Namun kalau urusan makanan, plis lah aku tidak bisa tahan. Nafsu makanku tinggi. Dari dulu. Sebelum aku hamil, aku memang doyan makan. Untungnya, Dewi Fortuna baik padaku. Tubuhku tidak melebar. Berat badanku ideal, meskipun makanku banyak. Sungguh itu sebuah keberuntangan.

"Bukan pelit," tegasnya, menatapku dengan tatapan sengitnya. Aku balas menatap Raden tak kalah tajam. Seakan tidak takut. "Kita emang beneran harus hidup hemat, Rat."

"Aku laper," kataku memberitahunya.

"Kan, baru aja makan nasi goreng."

"Laper lagi, Raden!" nada bicaraku meninggi. "Kamu lupa aku lagi hamil, hm? Aku tuh sekarang lagi berbadan dua tauk. Kamu tega banget biarin aku kelaparan."

Entah kenapa aku ingin menangis sekarang hanya karena aku mau makan piza, tapi Raden tidak punya uang untuk membeli makanan itu.

Aku jadi flesbek kehidupan hedonku sebelum menikah dengan Raden. Hampir setiap hari aku beli minuman di setarbak. Sepulang les mampir ke kaepci. Malamnya sambil belajar ngemil piza. Aku rindu saat-saat itu.

Saat tidur di kasur empukku. Saat ada di kamarku yang berAC. Saat bisa bebas menonton tayangan televisi. Di sini? Tidak ada hiburan apa-apa. Benar-benar miskin.

"Gue beliin nasi goreng lagi," ujarnya sambil meraih jaket.

"Nggak," tolakku sinis. "Aku nggak mau makan nasi goreng lagi."

"Barusan lo bilang, lo laper. Gimana, sih, Rat?" kekesalan Raden mulai tidak bisa dibendung lagi. "Jangan kekanak-kanakkan gini deh."

"Aku laper," ulangku lagi sambil menatap matanya begitu dalam. "Tapi, cuma pengin makan piza.

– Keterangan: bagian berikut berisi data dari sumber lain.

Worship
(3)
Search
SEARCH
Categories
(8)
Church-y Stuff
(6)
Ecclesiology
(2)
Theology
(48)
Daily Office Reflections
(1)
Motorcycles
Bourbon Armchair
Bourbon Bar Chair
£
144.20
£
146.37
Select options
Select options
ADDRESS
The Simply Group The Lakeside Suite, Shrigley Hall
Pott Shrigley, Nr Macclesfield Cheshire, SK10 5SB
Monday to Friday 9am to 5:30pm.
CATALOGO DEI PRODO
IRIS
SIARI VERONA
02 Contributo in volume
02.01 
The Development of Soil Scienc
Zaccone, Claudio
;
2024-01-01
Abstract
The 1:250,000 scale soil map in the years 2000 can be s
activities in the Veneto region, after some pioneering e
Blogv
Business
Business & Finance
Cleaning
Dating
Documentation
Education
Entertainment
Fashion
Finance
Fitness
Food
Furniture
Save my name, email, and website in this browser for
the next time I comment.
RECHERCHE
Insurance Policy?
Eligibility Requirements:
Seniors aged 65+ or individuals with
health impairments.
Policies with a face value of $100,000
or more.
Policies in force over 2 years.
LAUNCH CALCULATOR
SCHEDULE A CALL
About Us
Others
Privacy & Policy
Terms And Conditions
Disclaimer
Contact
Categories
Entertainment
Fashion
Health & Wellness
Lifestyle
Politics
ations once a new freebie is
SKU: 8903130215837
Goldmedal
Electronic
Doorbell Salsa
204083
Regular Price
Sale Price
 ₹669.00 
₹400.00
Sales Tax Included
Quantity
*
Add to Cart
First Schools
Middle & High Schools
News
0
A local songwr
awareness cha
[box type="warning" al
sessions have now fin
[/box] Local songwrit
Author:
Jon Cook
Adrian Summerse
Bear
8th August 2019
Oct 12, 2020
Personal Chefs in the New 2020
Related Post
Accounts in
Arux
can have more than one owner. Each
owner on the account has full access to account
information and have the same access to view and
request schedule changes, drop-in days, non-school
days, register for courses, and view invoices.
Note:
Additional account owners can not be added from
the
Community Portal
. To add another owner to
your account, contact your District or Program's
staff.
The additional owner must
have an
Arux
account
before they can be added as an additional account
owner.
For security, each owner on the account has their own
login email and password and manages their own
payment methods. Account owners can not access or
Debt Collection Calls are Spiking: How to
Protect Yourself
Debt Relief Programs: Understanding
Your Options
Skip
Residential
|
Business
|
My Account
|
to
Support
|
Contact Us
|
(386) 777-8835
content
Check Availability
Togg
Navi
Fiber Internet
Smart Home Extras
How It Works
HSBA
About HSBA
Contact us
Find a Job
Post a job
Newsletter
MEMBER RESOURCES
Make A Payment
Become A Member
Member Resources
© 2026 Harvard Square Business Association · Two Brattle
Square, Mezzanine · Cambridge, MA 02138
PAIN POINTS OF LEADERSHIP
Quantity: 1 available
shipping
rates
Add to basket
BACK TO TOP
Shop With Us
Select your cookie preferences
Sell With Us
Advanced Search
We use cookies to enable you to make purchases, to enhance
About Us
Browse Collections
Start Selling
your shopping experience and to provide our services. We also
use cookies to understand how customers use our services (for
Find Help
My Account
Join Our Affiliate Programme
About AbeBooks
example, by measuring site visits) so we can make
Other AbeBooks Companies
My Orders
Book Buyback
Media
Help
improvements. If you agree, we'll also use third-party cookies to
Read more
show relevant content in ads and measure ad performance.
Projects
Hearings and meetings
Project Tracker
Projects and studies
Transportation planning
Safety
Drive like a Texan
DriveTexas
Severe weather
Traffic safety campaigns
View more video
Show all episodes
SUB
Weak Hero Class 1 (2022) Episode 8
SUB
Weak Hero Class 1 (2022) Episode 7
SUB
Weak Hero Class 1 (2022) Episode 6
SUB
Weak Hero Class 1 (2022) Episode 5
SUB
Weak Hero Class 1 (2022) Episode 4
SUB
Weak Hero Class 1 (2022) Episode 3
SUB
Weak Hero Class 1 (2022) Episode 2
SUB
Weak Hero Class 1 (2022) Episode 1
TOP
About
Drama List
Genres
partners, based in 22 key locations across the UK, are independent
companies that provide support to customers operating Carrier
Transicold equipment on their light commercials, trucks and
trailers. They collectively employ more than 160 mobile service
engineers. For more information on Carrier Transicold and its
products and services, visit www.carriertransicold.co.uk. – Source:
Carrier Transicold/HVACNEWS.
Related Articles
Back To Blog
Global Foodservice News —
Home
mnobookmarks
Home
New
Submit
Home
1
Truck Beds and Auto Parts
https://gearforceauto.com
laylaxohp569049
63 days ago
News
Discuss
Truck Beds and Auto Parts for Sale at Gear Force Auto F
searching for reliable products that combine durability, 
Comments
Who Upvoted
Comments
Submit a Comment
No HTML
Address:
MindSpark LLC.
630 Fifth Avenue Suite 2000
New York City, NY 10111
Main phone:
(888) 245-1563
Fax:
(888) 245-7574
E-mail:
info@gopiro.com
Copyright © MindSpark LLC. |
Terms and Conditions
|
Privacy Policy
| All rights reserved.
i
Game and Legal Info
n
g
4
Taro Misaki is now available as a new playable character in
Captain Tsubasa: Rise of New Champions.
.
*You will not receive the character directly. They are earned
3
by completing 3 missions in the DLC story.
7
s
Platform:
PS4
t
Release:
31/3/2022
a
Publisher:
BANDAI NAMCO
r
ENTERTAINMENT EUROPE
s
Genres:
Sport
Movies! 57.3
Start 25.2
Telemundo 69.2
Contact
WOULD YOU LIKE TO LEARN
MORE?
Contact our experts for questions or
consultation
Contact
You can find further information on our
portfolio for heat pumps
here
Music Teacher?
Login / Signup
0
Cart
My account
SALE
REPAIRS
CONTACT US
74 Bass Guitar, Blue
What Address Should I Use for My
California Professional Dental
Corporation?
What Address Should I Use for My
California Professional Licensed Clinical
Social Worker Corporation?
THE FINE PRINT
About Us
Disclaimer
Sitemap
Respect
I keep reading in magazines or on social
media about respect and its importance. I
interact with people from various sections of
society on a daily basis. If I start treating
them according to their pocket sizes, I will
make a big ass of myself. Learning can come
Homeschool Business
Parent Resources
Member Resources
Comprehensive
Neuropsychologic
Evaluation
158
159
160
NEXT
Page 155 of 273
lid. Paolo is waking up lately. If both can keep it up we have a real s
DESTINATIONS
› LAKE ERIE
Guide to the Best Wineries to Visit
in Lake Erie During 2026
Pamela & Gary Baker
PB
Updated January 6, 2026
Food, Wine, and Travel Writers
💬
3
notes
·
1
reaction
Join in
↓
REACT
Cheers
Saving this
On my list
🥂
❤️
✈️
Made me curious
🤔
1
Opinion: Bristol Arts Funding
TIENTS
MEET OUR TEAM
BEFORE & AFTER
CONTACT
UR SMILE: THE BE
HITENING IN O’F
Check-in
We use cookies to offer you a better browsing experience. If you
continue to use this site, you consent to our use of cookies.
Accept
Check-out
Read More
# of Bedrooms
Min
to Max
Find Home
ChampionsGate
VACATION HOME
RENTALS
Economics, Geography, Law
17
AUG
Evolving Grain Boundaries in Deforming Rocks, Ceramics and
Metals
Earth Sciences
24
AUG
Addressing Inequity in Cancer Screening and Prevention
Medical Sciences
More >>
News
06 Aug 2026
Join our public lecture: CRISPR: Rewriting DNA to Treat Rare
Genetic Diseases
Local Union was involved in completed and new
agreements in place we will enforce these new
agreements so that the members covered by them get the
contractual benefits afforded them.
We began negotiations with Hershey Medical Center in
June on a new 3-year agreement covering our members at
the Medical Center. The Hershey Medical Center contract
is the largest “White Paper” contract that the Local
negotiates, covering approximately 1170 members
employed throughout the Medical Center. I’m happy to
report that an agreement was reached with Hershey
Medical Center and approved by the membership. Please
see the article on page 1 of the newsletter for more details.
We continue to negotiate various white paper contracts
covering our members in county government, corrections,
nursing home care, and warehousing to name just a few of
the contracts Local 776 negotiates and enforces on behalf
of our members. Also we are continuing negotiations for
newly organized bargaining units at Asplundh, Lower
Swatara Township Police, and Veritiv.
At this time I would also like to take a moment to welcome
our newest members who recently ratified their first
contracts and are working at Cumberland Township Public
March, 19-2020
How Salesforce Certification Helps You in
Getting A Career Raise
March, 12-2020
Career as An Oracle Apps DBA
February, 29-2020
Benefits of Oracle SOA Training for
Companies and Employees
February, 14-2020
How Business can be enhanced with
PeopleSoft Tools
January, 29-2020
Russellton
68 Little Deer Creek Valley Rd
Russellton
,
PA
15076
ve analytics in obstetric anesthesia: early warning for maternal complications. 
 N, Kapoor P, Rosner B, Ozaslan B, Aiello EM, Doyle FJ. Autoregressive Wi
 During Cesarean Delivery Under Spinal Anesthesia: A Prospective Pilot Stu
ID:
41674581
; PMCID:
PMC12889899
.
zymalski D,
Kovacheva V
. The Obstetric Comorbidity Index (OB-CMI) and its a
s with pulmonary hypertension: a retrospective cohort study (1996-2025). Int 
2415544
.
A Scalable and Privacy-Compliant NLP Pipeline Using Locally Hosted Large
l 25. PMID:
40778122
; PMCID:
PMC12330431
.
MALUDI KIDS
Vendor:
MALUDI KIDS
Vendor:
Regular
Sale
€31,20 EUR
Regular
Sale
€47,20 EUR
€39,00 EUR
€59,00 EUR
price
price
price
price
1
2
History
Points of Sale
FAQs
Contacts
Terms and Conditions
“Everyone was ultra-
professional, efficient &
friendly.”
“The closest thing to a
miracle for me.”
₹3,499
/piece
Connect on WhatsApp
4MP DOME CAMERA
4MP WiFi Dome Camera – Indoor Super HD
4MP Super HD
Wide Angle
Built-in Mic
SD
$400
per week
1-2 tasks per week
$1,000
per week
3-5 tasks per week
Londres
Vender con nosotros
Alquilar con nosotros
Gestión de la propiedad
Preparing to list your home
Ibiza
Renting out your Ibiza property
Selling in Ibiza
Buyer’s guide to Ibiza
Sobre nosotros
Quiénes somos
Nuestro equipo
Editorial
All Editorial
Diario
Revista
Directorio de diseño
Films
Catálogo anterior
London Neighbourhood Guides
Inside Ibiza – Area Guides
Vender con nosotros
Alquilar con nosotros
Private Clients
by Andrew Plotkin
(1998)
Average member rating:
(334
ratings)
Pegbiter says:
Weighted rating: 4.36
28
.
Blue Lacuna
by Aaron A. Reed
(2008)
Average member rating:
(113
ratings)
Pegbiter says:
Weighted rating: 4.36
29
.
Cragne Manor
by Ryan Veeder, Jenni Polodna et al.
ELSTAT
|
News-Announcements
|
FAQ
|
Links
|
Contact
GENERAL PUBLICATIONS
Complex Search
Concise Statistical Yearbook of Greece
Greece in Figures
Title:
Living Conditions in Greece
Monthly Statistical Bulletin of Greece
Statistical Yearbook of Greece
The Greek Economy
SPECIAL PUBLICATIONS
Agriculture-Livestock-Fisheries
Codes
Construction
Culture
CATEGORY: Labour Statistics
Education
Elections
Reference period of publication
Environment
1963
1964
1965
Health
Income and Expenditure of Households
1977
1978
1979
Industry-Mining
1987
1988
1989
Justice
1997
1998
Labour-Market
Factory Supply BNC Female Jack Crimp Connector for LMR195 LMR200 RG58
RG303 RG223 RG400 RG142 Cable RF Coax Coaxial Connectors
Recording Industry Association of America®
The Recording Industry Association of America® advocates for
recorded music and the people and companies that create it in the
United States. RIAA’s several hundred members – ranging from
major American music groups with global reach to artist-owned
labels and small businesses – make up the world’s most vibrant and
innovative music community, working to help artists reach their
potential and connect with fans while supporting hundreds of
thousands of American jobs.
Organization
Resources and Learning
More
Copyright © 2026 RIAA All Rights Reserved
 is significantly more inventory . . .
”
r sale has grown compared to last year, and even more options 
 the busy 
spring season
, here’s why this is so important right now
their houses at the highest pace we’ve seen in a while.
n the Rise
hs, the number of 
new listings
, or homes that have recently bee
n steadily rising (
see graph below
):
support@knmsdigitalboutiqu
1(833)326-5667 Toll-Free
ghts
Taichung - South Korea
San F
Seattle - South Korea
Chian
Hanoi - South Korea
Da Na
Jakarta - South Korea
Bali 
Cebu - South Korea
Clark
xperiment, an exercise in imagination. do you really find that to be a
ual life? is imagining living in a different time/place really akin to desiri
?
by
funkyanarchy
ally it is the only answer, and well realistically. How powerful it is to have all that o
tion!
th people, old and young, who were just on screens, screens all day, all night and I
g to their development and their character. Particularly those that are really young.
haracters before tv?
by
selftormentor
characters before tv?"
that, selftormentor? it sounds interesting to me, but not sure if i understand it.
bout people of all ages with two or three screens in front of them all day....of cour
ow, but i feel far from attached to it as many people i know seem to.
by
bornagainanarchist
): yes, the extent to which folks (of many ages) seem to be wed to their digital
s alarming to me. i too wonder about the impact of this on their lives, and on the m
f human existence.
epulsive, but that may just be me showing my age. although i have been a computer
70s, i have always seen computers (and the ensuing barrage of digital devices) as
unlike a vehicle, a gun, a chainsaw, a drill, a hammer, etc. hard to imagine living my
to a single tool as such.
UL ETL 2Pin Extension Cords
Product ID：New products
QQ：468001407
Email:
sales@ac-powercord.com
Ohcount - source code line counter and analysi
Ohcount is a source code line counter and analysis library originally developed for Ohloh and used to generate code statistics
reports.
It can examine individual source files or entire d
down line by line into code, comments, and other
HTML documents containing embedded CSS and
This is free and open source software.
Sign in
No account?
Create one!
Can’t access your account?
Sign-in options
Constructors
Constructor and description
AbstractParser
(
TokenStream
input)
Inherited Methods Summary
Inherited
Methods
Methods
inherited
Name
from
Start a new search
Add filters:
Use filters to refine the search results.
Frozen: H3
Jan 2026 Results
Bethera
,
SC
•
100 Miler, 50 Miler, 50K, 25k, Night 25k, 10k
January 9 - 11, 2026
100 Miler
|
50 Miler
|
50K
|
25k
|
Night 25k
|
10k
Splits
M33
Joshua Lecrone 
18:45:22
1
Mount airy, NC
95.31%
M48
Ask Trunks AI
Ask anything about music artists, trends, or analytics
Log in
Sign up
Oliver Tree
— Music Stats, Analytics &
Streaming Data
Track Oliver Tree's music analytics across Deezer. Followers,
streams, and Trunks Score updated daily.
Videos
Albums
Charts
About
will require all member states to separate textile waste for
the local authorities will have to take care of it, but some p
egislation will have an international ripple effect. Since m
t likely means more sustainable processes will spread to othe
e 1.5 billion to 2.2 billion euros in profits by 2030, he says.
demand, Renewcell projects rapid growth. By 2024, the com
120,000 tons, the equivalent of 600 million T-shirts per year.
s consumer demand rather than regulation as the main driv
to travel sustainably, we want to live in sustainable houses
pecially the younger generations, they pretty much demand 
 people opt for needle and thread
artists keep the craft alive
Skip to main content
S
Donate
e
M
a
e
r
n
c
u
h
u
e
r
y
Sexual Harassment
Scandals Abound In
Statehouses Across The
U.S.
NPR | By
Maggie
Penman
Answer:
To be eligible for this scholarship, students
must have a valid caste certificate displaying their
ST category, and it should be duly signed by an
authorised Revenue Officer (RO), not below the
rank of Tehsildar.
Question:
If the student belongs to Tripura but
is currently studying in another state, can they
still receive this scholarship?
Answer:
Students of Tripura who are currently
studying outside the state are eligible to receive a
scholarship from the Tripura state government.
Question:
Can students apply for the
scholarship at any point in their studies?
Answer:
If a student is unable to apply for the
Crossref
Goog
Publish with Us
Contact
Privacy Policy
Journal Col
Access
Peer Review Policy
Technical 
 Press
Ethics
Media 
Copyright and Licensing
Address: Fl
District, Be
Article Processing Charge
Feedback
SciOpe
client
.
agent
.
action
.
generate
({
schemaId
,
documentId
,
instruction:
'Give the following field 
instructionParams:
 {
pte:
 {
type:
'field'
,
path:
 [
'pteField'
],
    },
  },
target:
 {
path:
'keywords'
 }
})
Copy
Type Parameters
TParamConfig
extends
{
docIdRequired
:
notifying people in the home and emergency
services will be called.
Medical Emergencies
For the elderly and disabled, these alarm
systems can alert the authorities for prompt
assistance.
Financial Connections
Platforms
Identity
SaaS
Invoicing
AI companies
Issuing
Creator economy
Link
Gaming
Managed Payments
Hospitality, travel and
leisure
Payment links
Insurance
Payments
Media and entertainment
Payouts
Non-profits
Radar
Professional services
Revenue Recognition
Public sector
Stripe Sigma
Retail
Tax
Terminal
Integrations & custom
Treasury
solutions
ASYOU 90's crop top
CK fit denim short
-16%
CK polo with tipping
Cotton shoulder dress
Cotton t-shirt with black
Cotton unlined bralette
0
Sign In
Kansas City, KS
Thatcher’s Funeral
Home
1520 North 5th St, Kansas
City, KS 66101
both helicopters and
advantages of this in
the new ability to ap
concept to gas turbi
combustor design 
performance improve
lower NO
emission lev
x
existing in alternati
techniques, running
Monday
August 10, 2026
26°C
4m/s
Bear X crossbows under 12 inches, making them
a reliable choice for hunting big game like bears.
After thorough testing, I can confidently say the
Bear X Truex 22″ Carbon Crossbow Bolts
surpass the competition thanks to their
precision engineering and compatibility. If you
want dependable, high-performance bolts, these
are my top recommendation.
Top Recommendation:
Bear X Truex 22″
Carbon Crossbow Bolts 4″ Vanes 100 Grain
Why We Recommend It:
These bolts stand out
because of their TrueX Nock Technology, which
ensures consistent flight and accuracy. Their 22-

Nggak mau yang lain."

"Kalau emang lo laper, makan seadanya pun bakal tetep bisa masuk ke dalam perut lo."

Dia bersikeras membelikanku nasi goreng, lagi. Rasanya hambar. Biasa aja. Tidak enak di lidah. Aku tidak suka. Aku memang jarang makan nasi goreng. Apalagi, makanan itu dibeli di pinggir jalan. Bukan di restoran-restoran mewah- tempat biasa yang aku datangi. Ah, menyebalkan.

"Tunggu, sini. Gue beliin."

Raden, nggak usah.

Aku tidak berani berucap lagi. Aku tidak berani menghalau kepergiannya. Aku membiarkan Raden keluar rumah, membelikanku nasi goreng. Aku menatap punggung tegapnya yang menjauh.